I did about 2 hours worth of half-hourly stretch and folds and then another after an hour, then went to bed leaving the dough in the fridge overnight, about weight hours. The next morning I shaped it (improvised a banneton from a fish kettle) and left it to prove and warm through in the pantry (about 12C at the moment) for about five hours. Then into the Aga.

And a crumb shot:


My shaping was more retard than batard and I have a lot to learn about handling these higher hydration doughs (tips gratefully received!). But the flavour and texture are enough for me to say that I'm completely hooked on bread baking now. Am enjoying it with another beer (fermentation - surely the greatest invention ever?) and then I'll have a go at the Tartine Plain Country Bread tomorrow.



Floydm's picture

Dang... nice spring, Ed.  That is beautiful.  You are off to a great start.

OldWoodenSpoon's picture

So, the hook is well set indeed!  Very nice results Ed, especially for a starter so young and inexperienced.  As the two of you mature and get to know each other better you can expect even greater things.  You will find that the taste of your bread deepens and gets richer as your starter matures.

Happy Sourdough Baking!

EdTheEngineer's picture

I've noticed quite a spectrum of starter related anthropomorphisations in this culinary cul-de-sac. 'Is it a pet? Is it a spouse? No! It's a super-starter!'.

I'm very much looking forward to the journey, I must say. Thanks for the encouragement!

SallyBR's picture

I am sure you are now officially hooked on sourdough bread baking!   With a first attempt like that, you will never stop!
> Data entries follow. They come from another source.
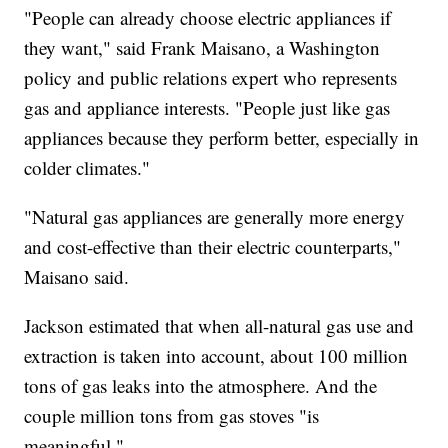
"People can already choose electric appliances if
they want," said Frank Maisano, a Washington
policy and public relations expert who represents
gas and appliance interests. "People just like gas
appliances because they perform better, especially in
colder climates."
"Natural gas appliances are generally more energy
and cost-effective than their electric counterparts,"
Maisano said.
Jackson estimated that when all-natural gas use and
extraction is taken into account, about 100 million
tons of gas leaks into the atmosphere. And the
couple million tons from gas stoves "is
meaningful."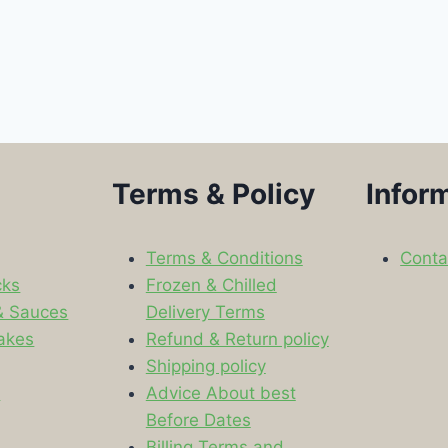
Terms & Policy
Infor
Terms & Conditions
Conta
cks
Frozen & Chilled
& Sauces
Delivery Terms
akes
Refund & Return policy
Shipping policy
s
Advice About best
Before Dates
Billing Terms and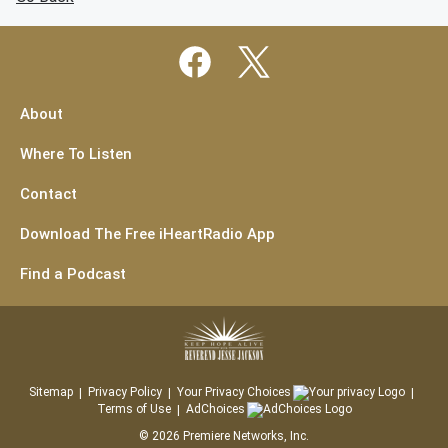
About
Where To Listen
Contact
Download The Free iHeartRadio App
Find a Podcast
Sitemap
Privacy Policy
Your Privacy Choices
Terms of Use
AdChoices
©
2026
Premiere Networks, Inc.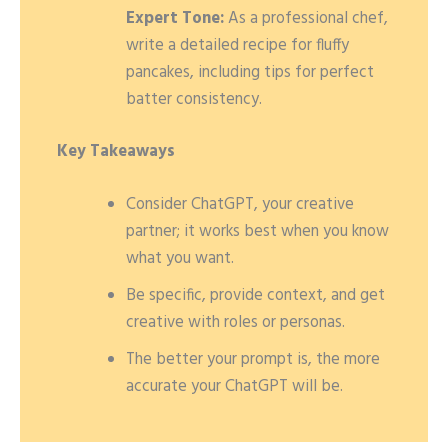
Expert Tone:
As a professional chef,
write a detailed recipe for fluffy
pancakes, including tips for perfect
batter consistency.
Key Takeaways
Consider ChatGPT, your creative
partner; it works best when you know
what you want.
Be specific, provide context, and get
creative with roles or personas.
The better your prompt is, the more
accurate your ChatGPT will be.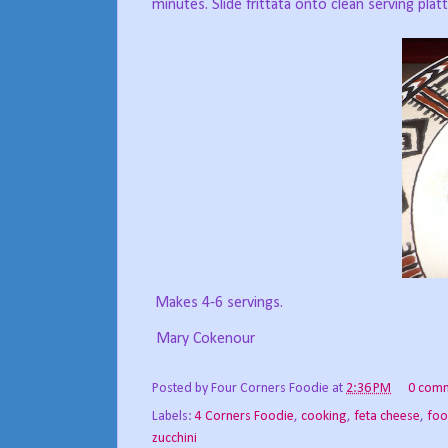
minutes. Slide frittata onto clean serving platt
Makes 4-6 servings.
Mary Cokenour
Posted by
Four Corners Foodie
at
2:36 PM
0 com
Labels:
4 Corners Foodie
,
cooking
,
feta cheese
,
foo
zucchini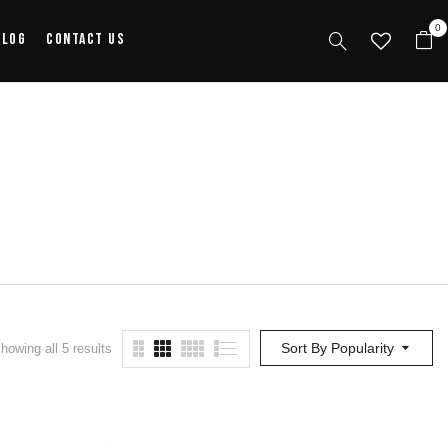
0
alog
Contact Us
Sort By Popularity
howing all 5 results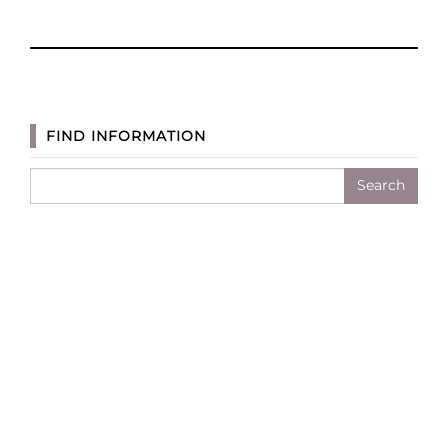
Awesome
Appliances
for
Clean
Eating
FIND INFORMATION
and
Meal
Search
Prep
for: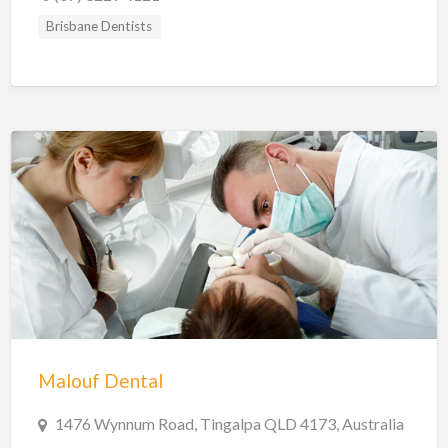
Brisbane Dentists
Malouf Dental
1476 Wynnum Road, Tingalpa QLD 4173, Australia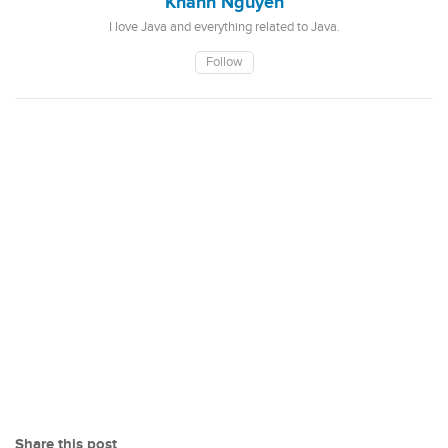
Khanh Nguyen
I love Java and everything related to Java.
Follow
Share this post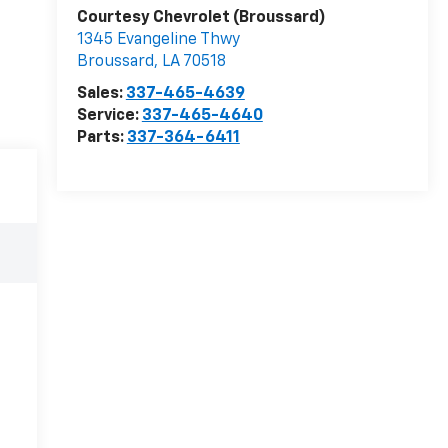
Courtesy Chevrolet (Broussard)
1345 Evangeline Thwy
Broussard
,
LA
70518
Sales:
337-465-4639
Service:
337-465-4640
Parts:
337-364-6411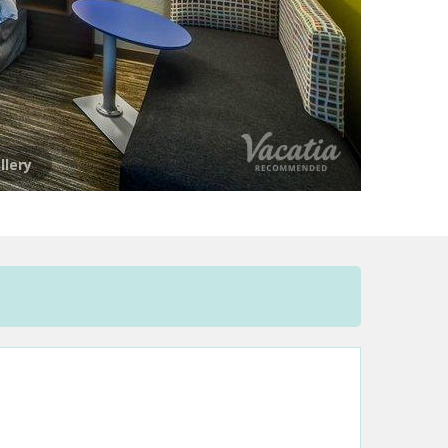
llery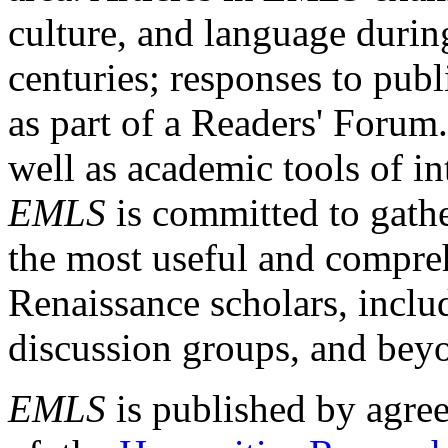
culture, and language durin
centuries; responses to publ
as part of a Readers' Forum
well as academic tools of int
EMLS
is committed to gathe
the most useful and compreh
Renaissance scholars, includ
discussion groups, and bey
EMLS
is published by agre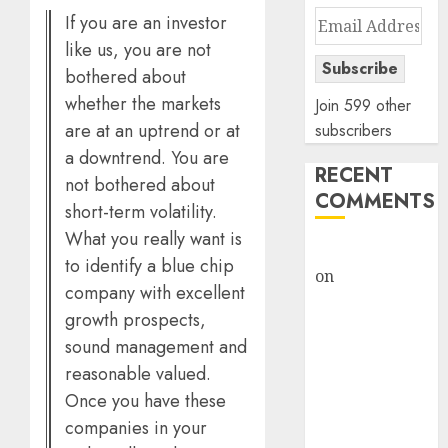
Email
If you are an investor
Address
like us, you are not
Subscribe
bothered about
whether the markets
Join 599 other
are at an uptrend or at
subscribers
a downtrend. You are
RECENT
not bothered about
COMMENTS
short-term volatility.
What you really want is
rajesh bhatt
to identify a blue chip
on
SAIL is well
company with excellent
placed to
growth prospects,
benefit from
sound management and
favourable
reasonable valued.
domestic steel
Once you have these
demand, says
companies in your
ICICI Direct &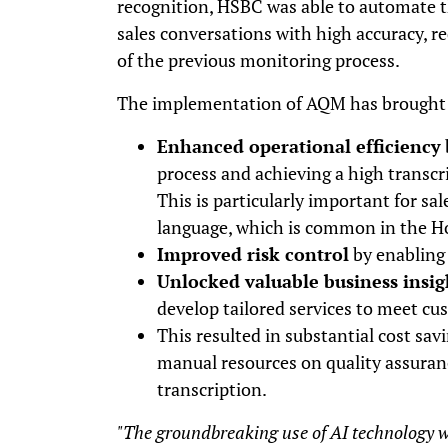
recognition, HSBC was able to automate th
sales conversations with high accuracy, r
of the previous monitoring process.
The implementation of AQM has brought s
Enhanced operational efficiency
process and achieving a high transcr
This is particularly important for sal
language, which is common in the 
Improved risk control
by enabling 
Unlocked valuable business insig
develop tailored services to meet c
This resulted in substantial cost sav
manual resources on quality assuran
transcription.
"The groundbreaking use of AI technology wi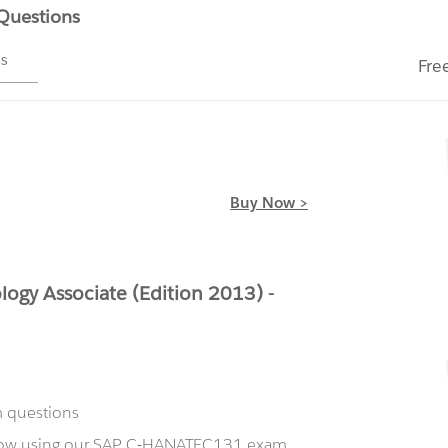
 Questions
ms
Fre
Buy Now >
gy Associate (Edition 2013) -
m questions
 now using our SAP C-HANATEC131 exam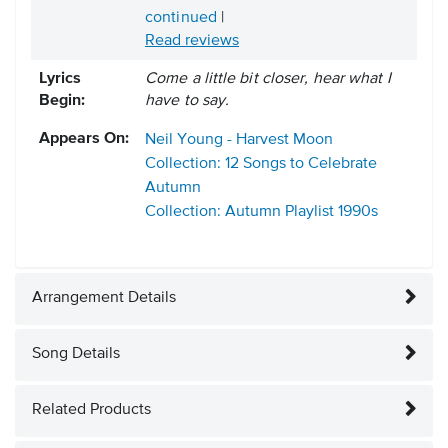
continued
|
Read reviews
Lyrics
Come a little bit closer, hear what I
Begin:
have to say.
Appears On:
Neil Young - Harvest Moon
Collection: 12 Songs to Celebrate
Autumn
Collection: Autumn Playlist
1990s
Arrangement Details
Song Details
Related Products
Congrats! feels great, doesn't it?

EdTheEngineer's picture

Certainly does! And the best part about baking is that if it goes 'wrong', it probably still tastes nice, no one is hurt and you've only spent a pound. Which differentiates it slightly from building and launching rockets, my other hobby.

ronnie g's picture
ronnie g

I'm wondering if the presence of continuous beer in the atmosphere has added to the vibrance of your starter.... lol.  I'm so jealous that your very first loaf turned out so amazing!!!  Maybe I should start with the beer...

EdTheEngineer's picture

It certainly contributes to my vibrance, if not the starter's.

Jaydot's picture

Don't you love it when a plan comes together? :).
What a gorgeous loaf!

ehanner's picture

Great spring and boldly baked. My kind of bread.


EdTheEngineer's picture

Thanks Eric. I don't often take the crust that dark with (predominantly) white flour breads but it's so much prettier, to my eyes anyway. I've clearly been missing out!

Frequent Flyer's picture
Frequent Flyer

That's great.  And it's your first sourdough?  Amazing.

Georgerudd92's picture

Love the bread we are getting a 13 amp.aga electric . Got any tips on how to bake bread in them 

EdTheEngineer's picture

7 years later! The Aga is my parent's, but I still try and do a loaf in it on the odd occasion I'm home. I usually put the boost mode on as hotter is better, and put the loaf directly on the floor of the top oven, which gives great spring, and you can also lob some ice cubes in to the oven too as they trap the steam well (they'll dance around for a bit but that's fine, just get the door shut asap and leave it shut for the first 15 minutes before inspecting).